Years ago, complaints from the city's elite closed the downtown incinerator and prompted construction of a new facility at the outskirts of the metropolis among those with little money and less influence. But even the wealthy couldn't control the wind, though they were certain to complain about it. When the winds blew strong from the north it meant only one thing, a storm was coming.

An advertisement for umbrellas and another for dry cleaning cropped up in Moyer's head, as well as campaign ads for the candidates up for election to the Consolidated Board of Directors. It was an intrusion Moyer resented. He hated how messages could be inserted into his brain as if they were his own ideas, and despised the effort involved to keep the constant bombardment of advertisements and propaganda from polluting his thoughts, to differentiate between his own and those uninvited placed inside his head by someone else. Then similar ads appeared on the clothing of those around him. Messages of discounts for cleaning cropped up, and maps for the nearest location to pick up an umbrella. When the net detected a commercial opportunity such as the ash fall, it wasted little time taking advantage.

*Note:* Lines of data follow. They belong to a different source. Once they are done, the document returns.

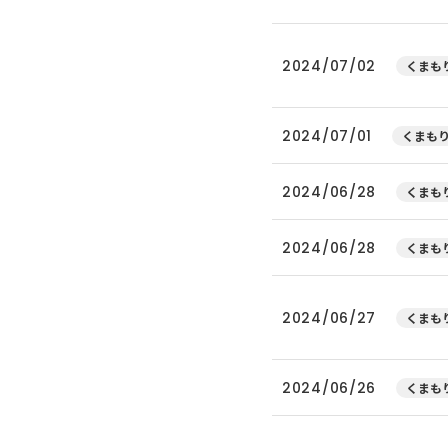
2024/07/02
くまもり
2024/07/01
くまもり
2024/06/28
くまもり
2024/06/28
くまもり
2024/06/27
くまもり
2024/06/26
くまもり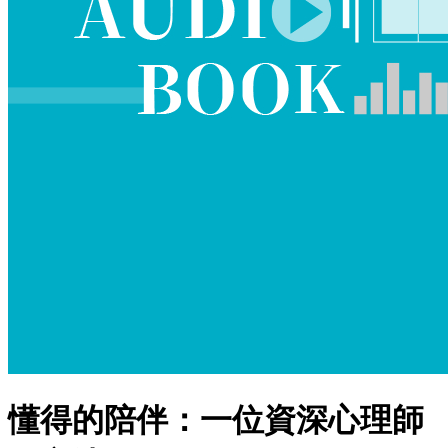
懂得的陪伴：一位資深心理師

Moyer trudged toward the Circle lost in a school of people, head down, collar up against the ash fall. Walking an instinctive weave through a maze of human traffic, avoiding collisions and eye contact, he moved without identity, a sardine among a massive ball of indistinguishable brothers and sisters flowing like a liquid amalgam. He felt safe. When they parted ahead of him, he moved with them and dodged an open manhole, its cover askew over the shaft, a rusted relic from another era forged with the city's old name, INDIANAPOLIS, printed in raised relief in an arc around the edge.

Government crews in tidy blue coveralls were out removing fresh Begat graffiti from buildings and off the bricks of the Circle. The sharp tang of chemical paint stripper filled the air. Half the letters had already been burned away, but even so, a faint watermark remained legible. Moyer didn't have to look to know what it said. The slogans were always the same and everyone knew them.